In the living room, an existing blue grasscloth wallpaper was removed, but it was a decision that Lindstrom admits she didn’t take lightly. The wallpaper was cutting the room off visually, making the barrel ceiling feel low. By drenching the ceiling and walls in the same color, the eye travels upward and the architecture gets to breathe.
A built-in desk in the kitchen—”very circa 1990,” Lindstrom laughs—was removed and the space was converted to a beverage and bar center. The desk was salvaged and relocated to a bright corner of the living room, positioned behind the sofa where it now overlooks the garden.
Details That Do Heavy Lifting
Ask Lindstrom the most overlooked asset in a home refresh and she won’t hesitate: lighting.

“Lighting is like the jewelry of the home,” she says. “You can fill it with beautiful things, but if your lighting doesn’t give you those ‘wow’ moments, it just falls flat.” Her advice to anyone looking to make one update with the biggest impact is to change the light fixtures. Scale also matters; according to Lindstrom, undersized chandeliers are one of the most common design mistakes people make.
Hardware falls in the same bucket. Bold pulls on the new bar cabinetry, statement door hardware throughout and brass accents in the kitchen (including a new range hood and swapped-out drawer pulls) add impact without a major overhaul.

What was once a plain storage space got a facelift with French doors, mirrored panels to open up the tight footprint, custom cabinet doors and a lively leopard-print wallpaper. “She wasn’t afraid of color or doing a print,” Lindstrom says. “It just gives a fun little bit of whimsy.”
Trusting the Process

The primary bedroom is where Lindstrom and the homeowner took the biggest leap of faith.
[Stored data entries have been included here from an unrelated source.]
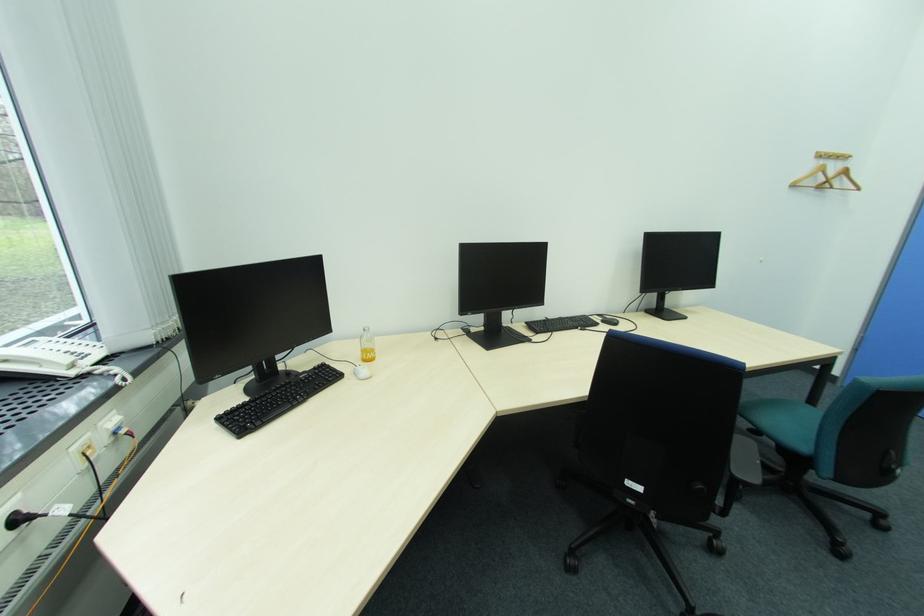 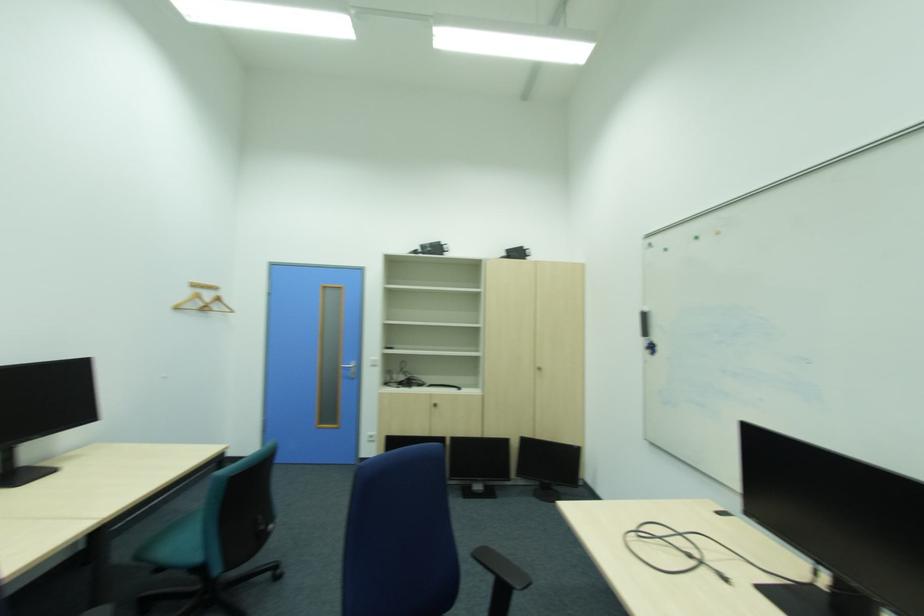 Where in the second image is the point corresponding to the point at 667,300 from the first image?

(13, 459) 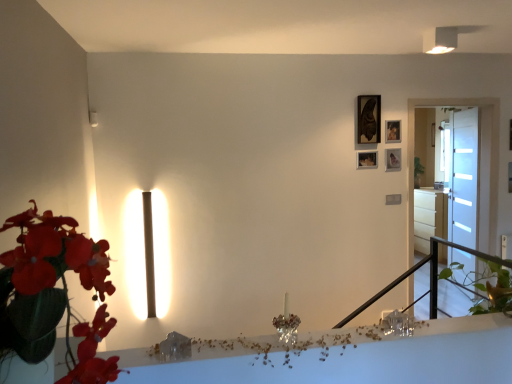 Identify the location of free space above clear glass table at center, the second table in the top-to-bottom sequence (from a real-world perspective). Image resolution: width=512 pixels, height=384 pixels. (368, 331). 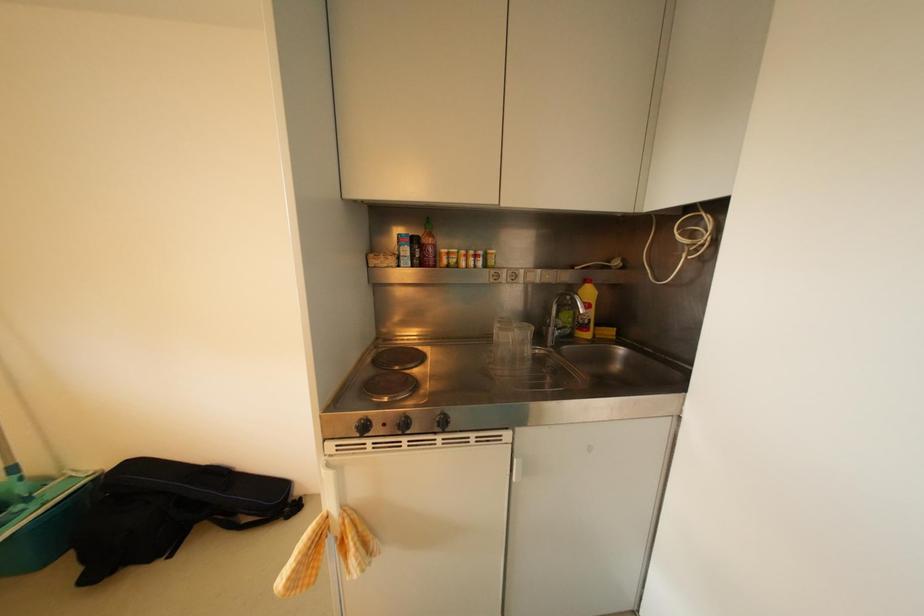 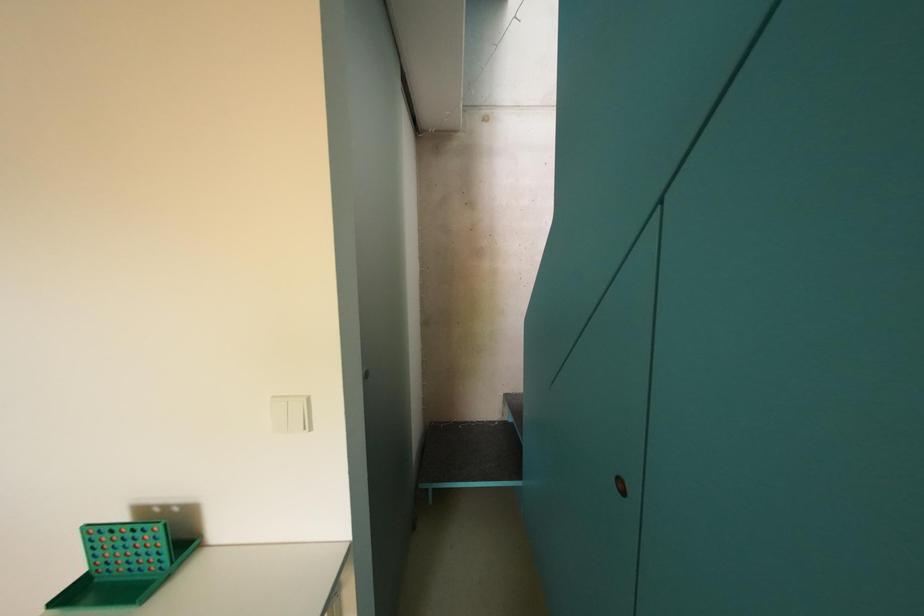 Question: The camera is either moving clockwise (left) or counter-clockwise (right) around the object. The first image is from the beginning of the video and the second image is from the end. Is the camera moving left or right when shooting the video?

Choices:
 (A) Left
 (B) Right

Answer: (A) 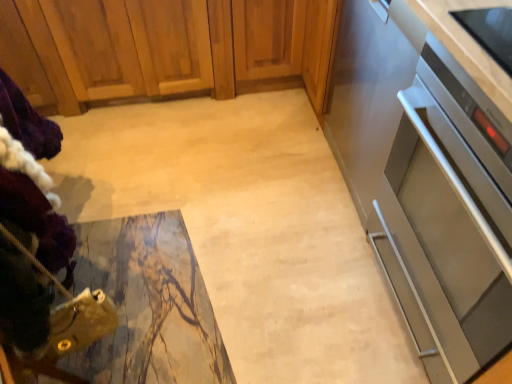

Lindstrom wanted to drench the room in a rich chocolate brown and paint the ceiling the same color.

“So many people are afraid of brown because they’ve had to take it out before,” Lindstrom says. The homeowner was hesitant, especially about the ceiling. But Lindstrom held firm. “I think we needed to paint the ceiling to really see the effect of the tray and to make it feel updated.” The room’s beautiful trim and molding were kept cream, and the vast wall of windows keeps it from ever feeling cave-like.

The carpet, a splurge, was a textural, warm-toned pattern that the homeowner fell in love with on the spot. An oversized bird print graces the wall above a custom bench, and it’s one of her favorite pieces in the house.
Pretty and Practical
Lindstrom returns to the same belief in each of her projects: A home has to work as hard as it looks. “Our motto is always to make it beautiful but also functional,” Lindstrom says. “Some people make it beautiful, but then it doesn’t function. It’s really important to us that it be both—that it helps make their day-to-day life easier but also brings them joy because it’s so pretty.”
In the hearth room, a set of built-ins the homeowner never loved were removed. Instead of slapping on some drywall in the empty space, Lindstrom had a custom bench built to fit the nook exactly, finished with artwork behind it. “She’s like, ‘that’s one of my favorite little spots now,’” says Lindstrom. “And it’s extra seating when the whole family’s over.” A potential eyesore became one of the most charming corners in the house.